LSE's city-centre campus in Aldwych is small and tightly packed (but with this new building and the New Academic Building it's gradually spreading towards Lincoln's Inn Fields). It's a permeable campus: you can wander through its streets without passing through gates or being walled in, and the Saw Swee Hock Student Centre sits at the meeting point of a number of the campus' streets. An inspiration for the architects was the extent of activity within LSE that takes place on these campus streets: Houghton Street in particular is full of student and society activity seemingly every hour of every day and is lined with noticeboards full of posters and flyers. Seeing this street activity, O'Donnell + Tuomey created a design which would bring the streets of the campus into the new Students' Union building: you can see this in the building's airy spaces, the way in which you find yourself wandering from floor to floor and the materials you're surrounded by: concrete, wood and above all brick. The material use also makes for a wonderfully tactile building, mixing a variety of surfaces, textures and colours to great effect.

Another key feature of the building is the service core, cased in brightly coloured metal and dubbed a 'totem pole'. The colour palette used here and extended into some other parts of the building (such as the bright yellow toilet areas) isn't as typical of the architects as the cast concrete, use of brick and regular splashes of iron oxide are. I'm not sure I particularly like this spine of brightly-coloured panels but that's probably not that important: the totem pole is the main area for postering in the building, so is likely to be covered in invites to join societies, prompts to vote in LSESU elections and posters for events before too long, bringing in that idea of postering that the architects saw on Houghton Street.

One of the most striking features of the building - particularly from the outside - is the brickwork, done at certain points of the building in such a way as to look perforated (pictured at the top). This has prompted some LSE students to nickname the building the Cheesegrater (they don't seem to know that the moniker is already taken by Richard Rogers' 122 Leadenhall Street), but nonetheless creates the effect that the exterior walls begin to open up and allow the interiors to peek through. It's particularly useful for spaces that could do with light but shouldn't be completely on show, such as the gym and the multi-faith space but features in other spaces too, including my new office. The perforated effect doesn't seem to rob spaces of light, and I'm curious to see if in the summertime it keeps interior spaces that little bit cooler.

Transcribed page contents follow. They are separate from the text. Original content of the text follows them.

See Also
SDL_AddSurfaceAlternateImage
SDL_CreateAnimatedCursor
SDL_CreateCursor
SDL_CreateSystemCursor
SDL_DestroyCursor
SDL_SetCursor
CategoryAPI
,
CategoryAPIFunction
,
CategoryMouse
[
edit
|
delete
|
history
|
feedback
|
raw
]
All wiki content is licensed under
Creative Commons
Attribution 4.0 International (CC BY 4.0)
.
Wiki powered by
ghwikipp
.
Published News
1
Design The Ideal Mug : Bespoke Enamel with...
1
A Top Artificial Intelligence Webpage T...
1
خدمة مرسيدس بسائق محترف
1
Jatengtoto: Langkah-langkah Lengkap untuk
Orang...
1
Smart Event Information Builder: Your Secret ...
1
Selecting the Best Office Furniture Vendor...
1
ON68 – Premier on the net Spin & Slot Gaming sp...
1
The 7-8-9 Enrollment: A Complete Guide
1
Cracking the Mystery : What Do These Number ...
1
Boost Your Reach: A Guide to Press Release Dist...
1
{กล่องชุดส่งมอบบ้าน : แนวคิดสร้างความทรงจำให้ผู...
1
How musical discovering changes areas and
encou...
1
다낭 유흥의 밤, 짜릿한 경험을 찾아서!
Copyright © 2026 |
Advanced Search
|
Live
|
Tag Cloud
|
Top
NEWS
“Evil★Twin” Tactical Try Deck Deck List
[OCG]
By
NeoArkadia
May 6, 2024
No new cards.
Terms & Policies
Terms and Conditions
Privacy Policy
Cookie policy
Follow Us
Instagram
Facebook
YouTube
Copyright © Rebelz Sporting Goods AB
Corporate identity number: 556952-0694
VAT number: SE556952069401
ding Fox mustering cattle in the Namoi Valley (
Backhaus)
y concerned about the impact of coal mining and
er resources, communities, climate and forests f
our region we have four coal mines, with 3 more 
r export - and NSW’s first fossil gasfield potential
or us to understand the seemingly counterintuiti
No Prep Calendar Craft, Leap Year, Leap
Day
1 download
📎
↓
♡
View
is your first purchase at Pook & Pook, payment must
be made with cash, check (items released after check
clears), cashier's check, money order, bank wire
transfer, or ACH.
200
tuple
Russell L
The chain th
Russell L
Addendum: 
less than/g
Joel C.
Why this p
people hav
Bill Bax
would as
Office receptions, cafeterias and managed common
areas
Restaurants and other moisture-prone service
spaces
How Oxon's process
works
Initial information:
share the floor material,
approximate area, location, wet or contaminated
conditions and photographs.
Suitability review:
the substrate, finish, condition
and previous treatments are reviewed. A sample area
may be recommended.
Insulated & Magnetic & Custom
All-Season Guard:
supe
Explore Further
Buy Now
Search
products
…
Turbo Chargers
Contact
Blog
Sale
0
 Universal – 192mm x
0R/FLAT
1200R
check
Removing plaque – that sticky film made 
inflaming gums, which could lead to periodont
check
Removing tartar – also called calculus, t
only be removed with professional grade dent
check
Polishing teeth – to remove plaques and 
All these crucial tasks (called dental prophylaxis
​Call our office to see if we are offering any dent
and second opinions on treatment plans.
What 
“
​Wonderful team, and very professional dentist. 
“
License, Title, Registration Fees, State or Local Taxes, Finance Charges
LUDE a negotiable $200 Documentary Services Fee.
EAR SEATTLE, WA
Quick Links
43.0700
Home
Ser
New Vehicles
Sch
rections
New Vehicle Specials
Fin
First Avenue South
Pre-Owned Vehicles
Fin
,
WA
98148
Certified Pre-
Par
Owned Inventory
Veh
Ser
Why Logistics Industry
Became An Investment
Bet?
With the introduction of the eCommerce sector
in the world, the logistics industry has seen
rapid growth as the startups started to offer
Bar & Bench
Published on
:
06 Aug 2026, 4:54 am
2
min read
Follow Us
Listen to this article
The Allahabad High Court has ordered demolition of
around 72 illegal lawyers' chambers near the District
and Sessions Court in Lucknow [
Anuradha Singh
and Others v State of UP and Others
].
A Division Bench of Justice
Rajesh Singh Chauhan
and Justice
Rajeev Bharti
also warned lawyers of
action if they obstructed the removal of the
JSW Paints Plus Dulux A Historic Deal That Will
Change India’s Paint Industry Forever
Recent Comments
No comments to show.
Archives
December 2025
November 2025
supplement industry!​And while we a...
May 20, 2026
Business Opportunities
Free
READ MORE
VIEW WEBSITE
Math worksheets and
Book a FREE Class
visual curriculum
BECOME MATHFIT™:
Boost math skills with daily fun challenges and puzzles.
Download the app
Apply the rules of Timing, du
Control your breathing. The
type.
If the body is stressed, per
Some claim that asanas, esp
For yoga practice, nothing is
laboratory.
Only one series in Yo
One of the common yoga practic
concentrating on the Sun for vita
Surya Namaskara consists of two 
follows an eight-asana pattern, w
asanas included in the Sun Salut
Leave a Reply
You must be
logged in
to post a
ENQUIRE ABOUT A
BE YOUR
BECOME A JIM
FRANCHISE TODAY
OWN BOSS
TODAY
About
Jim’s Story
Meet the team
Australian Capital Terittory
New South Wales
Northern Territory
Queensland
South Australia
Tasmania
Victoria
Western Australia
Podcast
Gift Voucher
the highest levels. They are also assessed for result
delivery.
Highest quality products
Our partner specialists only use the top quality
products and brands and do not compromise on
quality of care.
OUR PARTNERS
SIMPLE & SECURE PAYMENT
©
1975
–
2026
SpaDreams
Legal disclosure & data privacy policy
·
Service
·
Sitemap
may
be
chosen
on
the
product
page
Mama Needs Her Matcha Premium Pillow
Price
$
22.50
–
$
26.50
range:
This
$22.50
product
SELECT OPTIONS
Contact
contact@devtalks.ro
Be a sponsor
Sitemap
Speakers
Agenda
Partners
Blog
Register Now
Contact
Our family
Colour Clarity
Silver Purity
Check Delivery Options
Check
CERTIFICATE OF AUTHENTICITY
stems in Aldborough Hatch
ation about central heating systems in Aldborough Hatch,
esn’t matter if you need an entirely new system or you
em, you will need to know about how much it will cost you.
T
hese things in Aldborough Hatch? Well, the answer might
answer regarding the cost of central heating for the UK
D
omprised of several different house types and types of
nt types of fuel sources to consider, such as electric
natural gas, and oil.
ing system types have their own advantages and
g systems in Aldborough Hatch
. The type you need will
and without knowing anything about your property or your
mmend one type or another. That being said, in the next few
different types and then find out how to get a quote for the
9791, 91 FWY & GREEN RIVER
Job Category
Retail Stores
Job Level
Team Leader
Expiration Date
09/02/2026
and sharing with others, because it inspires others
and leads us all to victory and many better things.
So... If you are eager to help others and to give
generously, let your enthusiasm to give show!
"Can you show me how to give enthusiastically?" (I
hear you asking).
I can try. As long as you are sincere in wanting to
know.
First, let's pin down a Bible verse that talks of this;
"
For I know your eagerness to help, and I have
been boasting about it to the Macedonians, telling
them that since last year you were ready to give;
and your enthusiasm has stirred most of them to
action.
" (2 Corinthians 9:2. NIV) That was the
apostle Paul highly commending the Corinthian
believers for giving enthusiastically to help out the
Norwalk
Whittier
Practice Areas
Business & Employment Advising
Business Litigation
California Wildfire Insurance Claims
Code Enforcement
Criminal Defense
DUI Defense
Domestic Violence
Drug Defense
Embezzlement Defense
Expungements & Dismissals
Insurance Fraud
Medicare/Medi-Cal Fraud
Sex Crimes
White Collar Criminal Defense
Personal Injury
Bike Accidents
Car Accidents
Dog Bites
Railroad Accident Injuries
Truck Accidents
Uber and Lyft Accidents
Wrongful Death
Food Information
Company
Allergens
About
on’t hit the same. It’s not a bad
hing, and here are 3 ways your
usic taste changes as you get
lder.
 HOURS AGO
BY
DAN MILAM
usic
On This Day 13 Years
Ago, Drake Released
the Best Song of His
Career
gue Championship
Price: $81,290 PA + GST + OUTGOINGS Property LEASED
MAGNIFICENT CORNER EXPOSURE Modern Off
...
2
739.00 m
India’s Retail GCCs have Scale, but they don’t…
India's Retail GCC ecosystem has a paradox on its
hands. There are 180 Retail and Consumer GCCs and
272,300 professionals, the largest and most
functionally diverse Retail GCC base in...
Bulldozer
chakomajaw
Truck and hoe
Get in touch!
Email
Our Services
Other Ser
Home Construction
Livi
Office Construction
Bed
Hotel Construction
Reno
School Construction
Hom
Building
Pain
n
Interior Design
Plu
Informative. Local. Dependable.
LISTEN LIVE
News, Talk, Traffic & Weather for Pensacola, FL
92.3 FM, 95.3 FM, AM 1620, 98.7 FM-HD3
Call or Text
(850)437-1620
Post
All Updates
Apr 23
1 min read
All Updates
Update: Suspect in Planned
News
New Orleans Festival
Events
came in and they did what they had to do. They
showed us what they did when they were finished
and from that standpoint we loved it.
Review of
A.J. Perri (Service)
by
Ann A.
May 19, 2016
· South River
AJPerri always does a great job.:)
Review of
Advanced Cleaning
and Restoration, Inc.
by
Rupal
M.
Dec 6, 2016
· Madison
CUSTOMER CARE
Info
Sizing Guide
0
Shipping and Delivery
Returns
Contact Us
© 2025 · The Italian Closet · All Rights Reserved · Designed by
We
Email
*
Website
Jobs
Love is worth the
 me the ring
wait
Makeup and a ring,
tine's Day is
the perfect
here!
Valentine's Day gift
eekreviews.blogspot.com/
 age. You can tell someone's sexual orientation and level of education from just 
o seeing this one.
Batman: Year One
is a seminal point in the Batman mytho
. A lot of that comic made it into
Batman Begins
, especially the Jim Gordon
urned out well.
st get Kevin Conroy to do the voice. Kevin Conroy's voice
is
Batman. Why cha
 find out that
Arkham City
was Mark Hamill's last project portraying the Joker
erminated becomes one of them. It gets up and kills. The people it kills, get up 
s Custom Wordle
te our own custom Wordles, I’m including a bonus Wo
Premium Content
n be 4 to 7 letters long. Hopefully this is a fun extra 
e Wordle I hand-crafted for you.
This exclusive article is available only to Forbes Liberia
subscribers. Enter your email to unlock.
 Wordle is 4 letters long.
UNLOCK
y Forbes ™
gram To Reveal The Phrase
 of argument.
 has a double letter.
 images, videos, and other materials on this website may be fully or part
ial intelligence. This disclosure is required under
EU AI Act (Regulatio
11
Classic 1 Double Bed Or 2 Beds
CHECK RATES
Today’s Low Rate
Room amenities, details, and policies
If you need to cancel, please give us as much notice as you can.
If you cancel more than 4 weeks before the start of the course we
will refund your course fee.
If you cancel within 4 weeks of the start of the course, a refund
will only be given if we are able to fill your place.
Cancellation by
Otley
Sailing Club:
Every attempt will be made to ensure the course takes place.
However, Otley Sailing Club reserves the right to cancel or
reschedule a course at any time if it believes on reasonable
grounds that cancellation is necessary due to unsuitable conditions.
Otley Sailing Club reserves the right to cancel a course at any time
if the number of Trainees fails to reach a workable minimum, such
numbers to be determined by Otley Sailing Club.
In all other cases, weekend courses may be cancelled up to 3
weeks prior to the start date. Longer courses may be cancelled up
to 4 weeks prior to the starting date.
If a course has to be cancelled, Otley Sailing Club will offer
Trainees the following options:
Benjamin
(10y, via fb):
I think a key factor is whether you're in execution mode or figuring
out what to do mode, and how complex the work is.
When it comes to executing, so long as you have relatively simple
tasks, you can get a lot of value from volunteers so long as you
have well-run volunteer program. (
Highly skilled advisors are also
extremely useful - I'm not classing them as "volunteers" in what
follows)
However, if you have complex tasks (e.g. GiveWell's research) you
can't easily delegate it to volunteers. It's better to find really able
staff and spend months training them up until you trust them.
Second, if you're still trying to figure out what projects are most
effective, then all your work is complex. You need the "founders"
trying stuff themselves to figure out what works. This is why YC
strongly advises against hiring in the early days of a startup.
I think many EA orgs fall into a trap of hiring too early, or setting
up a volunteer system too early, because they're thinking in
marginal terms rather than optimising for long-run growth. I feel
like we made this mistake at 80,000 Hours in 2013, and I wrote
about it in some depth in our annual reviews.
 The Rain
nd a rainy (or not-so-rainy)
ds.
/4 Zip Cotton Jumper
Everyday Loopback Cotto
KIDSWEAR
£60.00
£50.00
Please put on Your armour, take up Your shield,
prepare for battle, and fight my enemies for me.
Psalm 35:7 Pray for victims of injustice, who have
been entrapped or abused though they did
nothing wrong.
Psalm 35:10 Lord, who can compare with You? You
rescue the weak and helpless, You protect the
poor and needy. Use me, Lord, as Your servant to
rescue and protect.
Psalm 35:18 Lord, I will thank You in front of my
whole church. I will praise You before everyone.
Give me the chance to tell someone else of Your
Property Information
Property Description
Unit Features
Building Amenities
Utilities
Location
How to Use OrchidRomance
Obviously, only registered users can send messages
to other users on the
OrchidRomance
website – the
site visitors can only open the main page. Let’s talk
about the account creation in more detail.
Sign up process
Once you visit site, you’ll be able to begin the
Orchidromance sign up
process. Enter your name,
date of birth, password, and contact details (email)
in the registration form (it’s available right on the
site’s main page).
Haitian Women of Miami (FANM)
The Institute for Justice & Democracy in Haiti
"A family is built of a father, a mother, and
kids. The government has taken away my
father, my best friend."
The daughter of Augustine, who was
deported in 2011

This is a building with a massive budget (£21.5 million, last I heard), and you can really see it: from impeccable finishing to Olympic-standard gym equipment no expense has been spared. It's also got impressive eco credentials: BREEAM has deemed it Outstanding. I'm looking forward to being in close contact with this place over the coming months and seeing how it stands up over time and use: it's a beautiful space and all looks great on paper, hopefully remains as thoroughly enjoyable to use as it is to look at.